When she’d left the room, Paul let out a long, nervous sigh. Rudolph and Leitner would crucify him if they found out about this visit. It was absolutely forbidden to talk to family members before or after their loved one’s mercy-killing, as was private correspondence between doctors and the families of the deceased. Paul sprang to his feet when Adel Weber came bounding into the room.
“You have news about my Hilde, Doctor?” asked Adel. Anxiety had aged the man ten years since his daughter had been taken.
“Good morning, Herr Weber.” Paul cleared his throat, wishing now that he’d accepted the tea. “I’m afraid I have bad news. You will receive a notification this morning regarding Hilde. Her pneumonia came on very suddenly, and unfortunately, she died yesterday. Please accept my heartfelt condolences.”
Judith was standing very close to him, but her eyes were tight shut. Her white skin turned grey, her trembling lips took on a bluish hue, and she shook from head to toe. “No, no, no! You said she was getting better. You told me!”
“I’m so very sorry, Fräulein, Herr Weber,” Paul said. “We did everything we could.” He hated himself for the lies that had slipped so easily from his lips. “Can I get you a glass of water, Judith?”

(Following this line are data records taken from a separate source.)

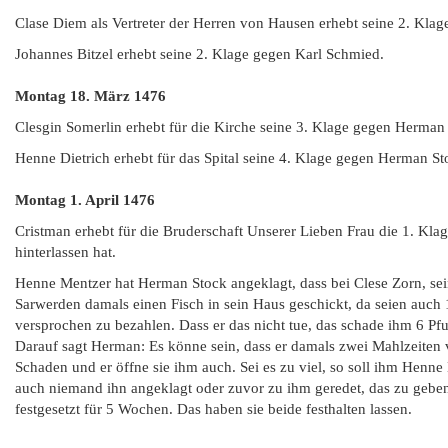
Clase Diem als Vertreter der Herren von Hausen erhebt seine 2. Kla
Johannes Bitzel erhebt seine 2. Klage gegen Karl Schmied.
Montag 18. März
1476
Clesgin Somerlin erhebt für die Kirche seine 3. Klage gegen Herman
Henne Dietrich erhebt für das Spital seine 4. Klage gegen Herman St
Montag 1. April
1476
Cristman erhebt für die Bruderschaft Unserer Lieben Frau die 1. Kla
hinterlassen hat.
Henne Mentzer hat Herman Stock angeklagt, dass bei Clese Zorn, se
Sarwerden damals einen Fisch in sein Haus geschickt, da seien auc
versprochen zu bezahlen. Dass er das nicht tue, das schade ihm 6 Pf
Darauf sagt Herman: Es könne sein, dass er damals zwei Mahlzeiten ve
Schaden und er öffne sie ihm auch. Sei es zu viel, so soll ihm Henn
auch niemand ihn angeklagt oder zuvor zu ihm geredet, das zu geben 
festgesetzt für 5 Wochen. Das haben sie beide festhalten lassen.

“I knew it. I knew my Hilde wouldn’t come back to me,” Adel muttered, his words garbled, his voice nothing but a dry croak. “My baby’s never coming back – you took her – you stole her from her papa.”
Adel’s legs buckled beneath him, but Paul caught him before he crumpled to the floor. He helped the man into an armchair then turned his attention to Judith whose hate-filled glare sent chills up and down his spine. “The hospital will send Hilde’s ashes and death certificate to you,” his words almost burnt his throat, “but as I said, you will get the notification of her death today.”